Start of Source information

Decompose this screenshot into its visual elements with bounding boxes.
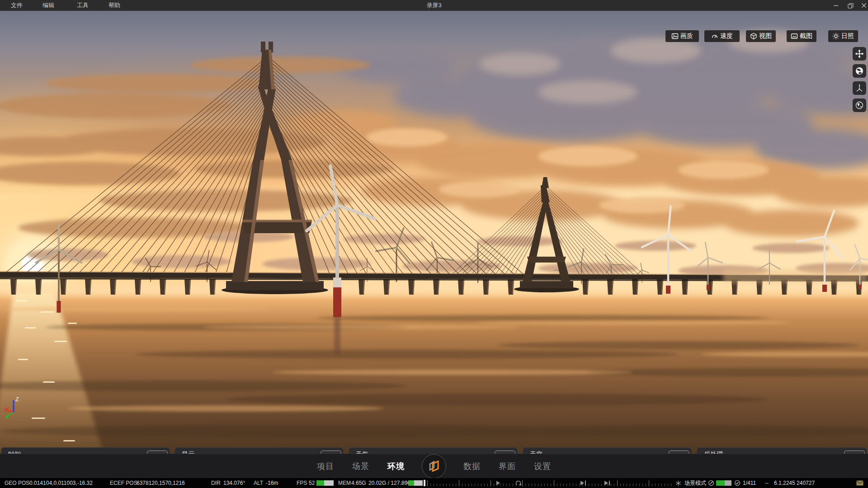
tab-project[interactable]: 项目 [317,461,334,472]
timeline-marker-icon[interactable] [580,481,584,485]
view-button[interactable]: 视图 [746,30,776,42]
quality-icon [671,33,679,40]
check-circle-icon[interactable] [734,480,741,486]
orbit-icon[interactable] [708,480,714,486]
window-title: 录屏3 [0,0,868,11]
status-dashes: -- [765,478,769,488]
sunlight-button[interactable]: 日照 [828,30,858,42]
sunset-bridge-scene: Z [0,11,868,455]
mem-value: 4.65G [351,478,366,488]
sunlight-button-label: 日照 [841,32,854,40]
bottom-nav-bar: 项目 场景 环境 数据 界面 设置 [0,454,868,479]
globe-location-icon [855,101,864,110]
nav-logo-icon [426,459,442,474]
nav-logo-button[interactable] [422,454,446,479]
close-button[interactable] [857,0,868,11]
tab-environment[interactable]: 环境 [387,461,405,472]
tab-scene[interactable]: 场景 [352,461,369,472]
speed-icon [711,33,718,40]
application-window: Z 画质 速度 视图 [0,0,868,488]
pan-move-icon [855,49,864,58]
ecef-pos-label: ECEF POS [110,478,137,488]
speed-button-label: 速度 [720,32,733,40]
snowflake-icon [675,480,681,486]
version-text: 6.1.2245 240727 [774,478,815,488]
timeline-marker2-icon[interactable] [604,481,608,485]
restore-icon [848,3,854,9]
timeline-marker-bar[interactable] [585,481,586,485]
pan-move-button[interactable] [853,47,866,61]
timeline-ruler[interactable] [427,480,671,486]
timeline-loop-icon[interactable] [515,480,522,486]
snapshot-button-label: 截图 [800,32,812,40]
mail-icon[interactable] [856,480,863,486]
geo-pos-value: 0.014104,0.011003,-16.32 [29,478,93,488]
quality-button-label: 画质 [680,32,693,40]
globe-button[interactable] [853,64,866,78]
speed-button[interactable]: 速度 [704,30,740,42]
foreground-turbine-base [333,277,341,355]
axis-gizmo-icon [855,84,864,93]
viewport-3d-scene[interactable]: Z 画质 速度 视图 [0,11,868,455]
mem-meter-handle[interactable] [424,480,425,486]
snapshot-button[interactable]: 截图 [787,30,816,42]
tab-settings[interactable]: 设置 [534,461,551,472]
fps-label: FPS [297,478,307,488]
snapshot-icon [791,33,798,40]
mem-meter [408,480,423,486]
sunlight-icon [832,33,840,40]
mem-detail: 20.02G / 127.89G [368,478,411,488]
fps-value: 52 [309,478,315,488]
view-cube-icon [750,33,757,40]
dir-label: DIR [211,478,221,488]
axis-gizmo-button[interactable] [853,81,866,95]
close-icon [861,3,867,8]
ecef-pos-value: 6378120,1570,1216 [137,478,185,488]
scene-mode-label: 场景模式 [684,478,706,488]
mem-label: MEM [338,478,351,488]
tab-ui[interactable]: 界面 [499,461,516,472]
status-bar: GEO POS 0.014104,0.011003,-16.32 ECEF PO… [0,478,868,488]
title-bar: 文件 编辑 工具 帮助 录屏3 [0,0,868,11]
quality-button[interactable]: 画质 [665,30,699,42]
alt-label: ALT [254,478,263,488]
timeline-playhead-icon[interactable] [496,481,500,485]
view-button-label: 视图 [759,32,772,40]
fps-meter [316,480,334,486]
minimize-button[interactable] [829,0,843,11]
gizmo-z-label: Z [15,396,19,403]
dir-value: 134.076° [223,478,245,488]
geo-pos-label: GEO POS [5,478,29,488]
globe-icon [855,66,864,75]
frame-counter: 1/411 [743,478,756,488]
alt-value: -16m [266,478,278,488]
minimize-icon [833,3,839,8]
globe-location-button[interactable] [853,99,866,112]
timeline-marker2-bar[interactable] [609,481,610,485]
restore-button[interactable] [844,0,857,11]
scene-mode-toggle[interactable] [716,480,731,486]
tab-data[interactable]: 数据 [463,461,481,472]
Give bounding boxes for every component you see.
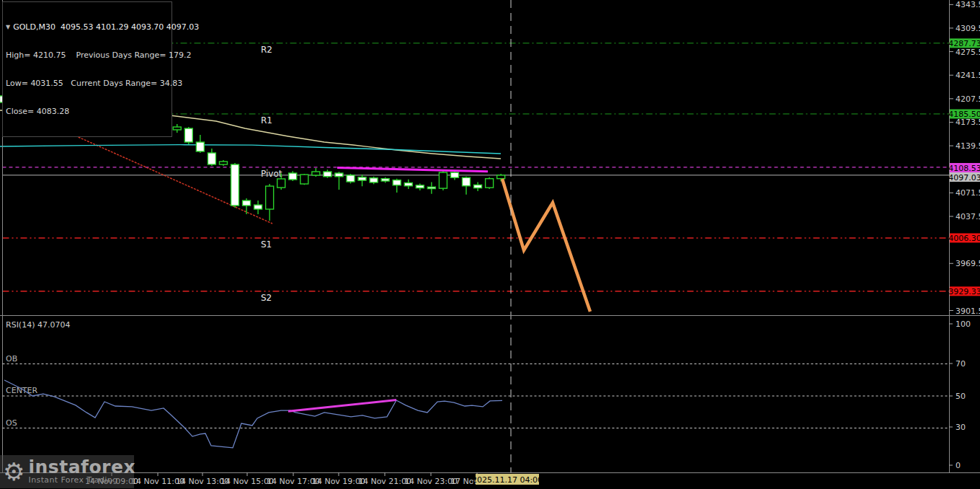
- candlestick: [266, 186, 274, 209]
- price-tick-label: 4241.50: [956, 71, 980, 80]
- rsi-tick-label: 70: [956, 359, 966, 369]
- candlestick: [300, 175, 308, 184]
- price-tick-label: 4343.50: [956, 0, 980, 9]
- level-label-R2: R2: [261, 45, 272, 55]
- price-tick-label: 3969.50: [956, 259, 980, 268]
- magenta-trendline: [337, 168, 488, 172]
- candlestick: [463, 177, 471, 186]
- price-badge-label: 4108.53: [948, 164, 980, 173]
- candlestick: [427, 187, 435, 188]
- price-badge-label: 3929.33: [948, 287, 980, 296]
- candlestick: [450, 172, 458, 177]
- level-label-R1: R1: [261, 115, 272, 125]
- ohlc-info-box: ▼GOLD,M30 4095.53 4101.29 4093.70 4097.0…: [2, 1, 172, 137]
- candlestick: [370, 178, 378, 182]
- current-time-badge-label: 2025.11.17 04:00: [472, 475, 543, 485]
- symbol-quote-line: ▼GOLD,M30 4095.53 4101.29 4093.70 4097.0…: [6, 22, 169, 32]
- candlestick: [474, 185, 482, 188]
- level-label-Pivot: Pivot: [261, 169, 282, 179]
- candlestick: [416, 185, 424, 188]
- watermark-text: instaforex Instant Forex Trading: [28, 459, 135, 485]
- info-high-range: High= 4210.75 Previous Days Range= 179.2: [6, 50, 169, 60]
- level-label-S1: S1: [261, 239, 272, 250]
- price-tick-label: 4139.50: [956, 141, 980, 151]
- candlestick: [173, 127, 181, 130]
- candlestick: [196, 142, 204, 151]
- candlestick: [254, 205, 262, 209]
- candlestick: [497, 175, 505, 179]
- rsi-tick-label: 30: [956, 423, 966, 432]
- candlestick: [381, 179, 389, 181]
- rsi-tick-label: 0: [956, 461, 961, 470]
- rsi-tick-label: 50: [956, 392, 966, 401]
- price-tick-label: 3901.50: [956, 307, 980, 316]
- price-tick-label: 4309.50: [956, 24, 980, 33]
- instaforex-logo-icon: ⚙: [3, 459, 24, 484]
- rsi-level-label-CENTER: CENTER: [6, 386, 38, 395]
- rsi-level-label-OS: OS: [6, 418, 17, 428]
- collapse-triangle-icon[interactable]: ▼: [6, 22, 10, 32]
- candlestick: [208, 153, 215, 164]
- watermark-title: instaforex: [28, 459, 135, 476]
- ma-fast-line: [0, 145, 501, 154]
- level-label-S2: S2: [261, 293, 272, 303]
- watermark-tagline: Instant Forex Trading: [28, 476, 135, 485]
- rsi-magenta-trendline: [288, 400, 396, 412]
- candlestick: [393, 180, 401, 185]
- rsi-tick-label: 100: [956, 320, 971, 329]
- symbol-ohlc-text: GOLD,M30 4095.53 4101.29 4093.70 4097.03: [13, 22, 199, 32]
- info-close: Close= 4083.28: [6, 107, 169, 116]
- candlestick: [439, 172, 447, 188]
- price-tick-label: 4207.50: [956, 94, 980, 104]
- candlestick: [358, 177, 366, 180]
- info-low-range: Low= 4031.55 Current Days Range= 34.83: [6, 79, 169, 88]
- price-badge-label: 4006.30: [948, 234, 980, 243]
- price-tick-label: 4173.50: [956, 118, 980, 127]
- instaforex-watermark: ⚙ instaforex Instant Forex Trading: [0, 455, 134, 488]
- price-badge-label: 4287.73: [948, 39, 980, 48]
- candlestick: [243, 201, 251, 206]
- price-tick-label: 4275.50: [956, 48, 980, 57]
- trading-chart-window[interactable]: R2R1PivotS1S24343.504309.504275.504241.5…: [0, 0, 980, 489]
- rsi-indicator-label: RSI(14) 47.0704: [6, 320, 70, 330]
- candlestick: [289, 173, 297, 180]
- candlestick: [219, 162, 227, 164]
- candlestick: [486, 179, 494, 188]
- price-badge-label: 4097.03: [948, 173, 980, 182]
- price-tick-label: 4037.50: [956, 212, 980, 221]
- rsi-level-label-OB: OB: [6, 354, 17, 364]
- rsi-line: [4, 380, 502, 448]
- price-badge-label: 4185.50: [948, 110, 980, 119]
- candlestick: [347, 175, 355, 182]
- candlestick: [312, 172, 320, 175]
- candlestick: [277, 179, 285, 188]
- candlestick: [231, 164, 239, 206]
- candlestick: [335, 173, 343, 177]
- candlestick: [404, 182, 412, 185]
- candlestick: [184, 128, 192, 142]
- price-tick-label: 4071.50: [956, 188, 980, 198]
- candlestick: [324, 172, 331, 177]
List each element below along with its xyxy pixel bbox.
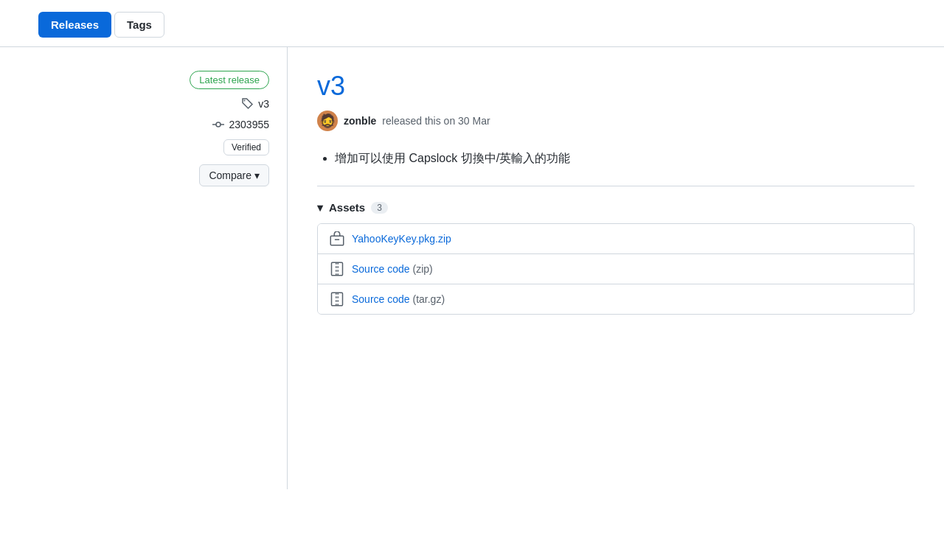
asset-link-zip[interactable]: Source code (zip)	[352, 263, 433, 275]
author-avatar: 🧔	[317, 111, 338, 131]
archive-icon	[330, 262, 344, 276]
sidebar: Latest release v3 2303955 Verified Compa…	[0, 47, 288, 489]
asset-name: Source code	[352, 293, 410, 305]
asset-item: YahooKeyKey.pkg.zip	[318, 224, 914, 254]
release-meta: 🧔 zonble released this on 30 Mar	[317, 111, 914, 131]
targz-icon	[330, 292, 344, 307]
tab-tags[interactable]: Tags	[114, 12, 164, 38]
release-body-item: 增加可以使用 Capslock 切換中/英輸入的功能	[335, 149, 914, 168]
svg-point-0	[244, 100, 246, 102]
release-version-title: v3	[317, 71, 914, 102]
asset-name: Source code	[352, 263, 410, 275]
svg-rect-4	[330, 236, 344, 245]
tag-icon	[242, 98, 254, 110]
asset-item: Source code (tar.gz)	[318, 284, 914, 314]
release-body: 增加可以使用 Capslock 切換中/英輸入的功能	[317, 149, 914, 168]
asset-suffix: (tar.gz)	[410, 293, 445, 305]
asset-link-pkg[interactable]: YahooKeyKey.pkg.zip	[352, 233, 451, 245]
svg-rect-6	[332, 262, 343, 276]
asset-item: Source code (zip)	[318, 254, 914, 284]
asset-suffix: (zip)	[410, 263, 433, 275]
asset-link-targz[interactable]: Source code (tar.gz)	[352, 293, 445, 305]
release-meta-text: released this on 30 Mar	[382, 115, 490, 127]
asset-name: YahooKeyKey.pkg.zip	[352, 233, 451, 245]
zip-icon	[330, 262, 344, 276]
assets-divider	[317, 186, 914, 186]
compare-chevron-icon: ▾	[254, 169, 260, 181]
release-content: v3 🧔 zonble released this on 30 Mar 增加可以…	[288, 47, 944, 489]
pkg-icon	[330, 231, 344, 246]
tab-releases[interactable]: Releases	[38, 12, 111, 38]
tab-bar: Releases Tags	[0, 0, 944, 38]
assets-label: Assets	[329, 201, 365, 214]
compare-label: Compare	[209, 169, 251, 181]
verified-badge: Verified	[223, 139, 269, 155]
author-name[interactable]: zonble	[344, 115, 376, 127]
svg-point-1	[216, 122, 221, 127]
commit-hash: 2303955	[229, 119, 269, 130]
svg-rect-9	[332, 293, 343, 306]
assets-list: YahooKeyKey.pkg.zipSource code (zip)Sour…	[317, 223, 914, 315]
latest-release-badge: Latest release	[190, 71, 269, 89]
package-icon	[330, 231, 344, 246]
sidebar-tag: v3	[242, 98, 269, 110]
assets-chevron-icon: ▾	[317, 201, 323, 214]
archive-tar-icon	[330, 292, 344, 307]
assets-count-badge: 3	[371, 202, 388, 214]
assets-header: ▾ Assets 3	[317, 201, 914, 214]
main-layout: Latest release v3 2303955 Verified Compa…	[0, 47, 944, 489]
commit-icon	[212, 119, 224, 130]
sidebar-tag-name: v3	[258, 98, 269, 110]
sidebar-commit: 2303955	[212, 119, 269, 130]
compare-button[interactable]: Compare ▾	[199, 164, 269, 186]
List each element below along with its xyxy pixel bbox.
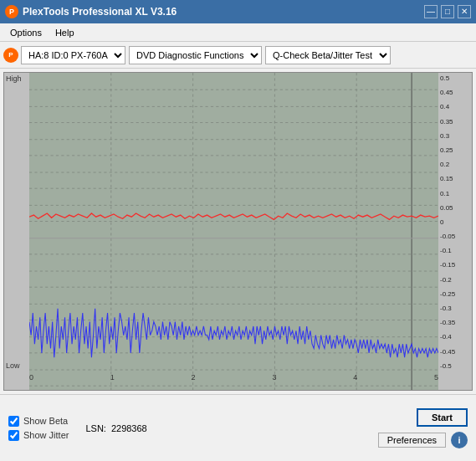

End of Source information

* _Aim of the exercise_:
Scan the data above for the word "snapshot" and report every line where it is found.

* _Result of the task_:
snapshot-button-label: 截图 [800,32,812,40]
snapshot-button[interactable]: 截图 [787,30,816,42]
snapshot-icon [791,33,798,40]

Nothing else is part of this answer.